Her daughter's obsession with children caused Angela Suleman considerable stress, so she sought help from a psychologist, who told her to order her daughter out of the house.
"Maybe she wouldn't have had so many kids then, but she is a grown woman," Angela Suleman said. "I feel responsible and I didn't want to throw her out."
Yolanda Garcia, 49, of Whittier, said she helped care for Nadya Suleman's autistic son three years ago.
"From what I could tell back then, she was pretty happy with herself, saying she liked having kids and she wanted 12 kids in all," Garcia told the Long Beach Press-Telegram.
"She told me that all of her kids were through in vitro, and I said 'Gosh, how can you afford that and go to school at the same time?"' she added. "And she said it's because she got paid for it."
Garcia said she did not ask for details.
Nadya Suleman holds a 2006 degree in child and adolescent development from California State University, Fullerton, and as late as last spring she was studying for a master's degree in counseling, college spokeswoman Paula Selleck told the Press-Telegram.

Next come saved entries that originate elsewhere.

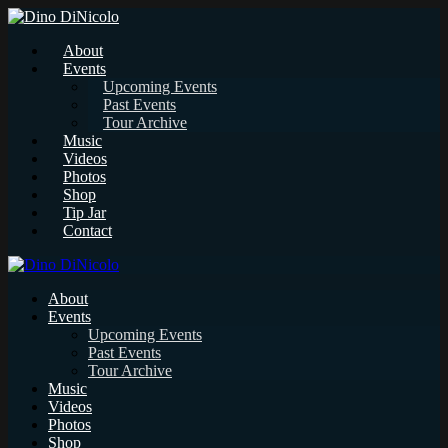
About
Events
Upcoming Events
Past Events
Tour Archive
Music
Videos
Photos
Shop
Tip Jar
Contact
About
Events
Upcoming Events
Past Events
Tour Archive
Music
Videos
Photos
Shop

Her fertility doctor has not been identified. Her mother told the Los Angeles Times all the children came from the same sperm donor but she declined to identify him.
Birth certificates reviewed by The Associated Press identify a David Solomon as the father for the four oldest children. Certificates for the other children were not immediately available.
The news that the octuplets' mother already had six children sparked an ethical debate in the reproductive medicine field and lively Internet conversations.
Some medical experts were disturbed to hear that the woman was offered fertility treatment, and troubled by the possibility that she was implanted with so many embryos.
Others worried that the mother would be overwhelmed trying to raise her brood and would end up relying on public support.
The eight babies — six boys and two girls — were delivered by Caesarean section weighing between 1 pound, 8 ounces and 3 pounds, 4 ounces. Forty-six physicians and staff assisted in the deliveries.
The Associated Press contributed to this report.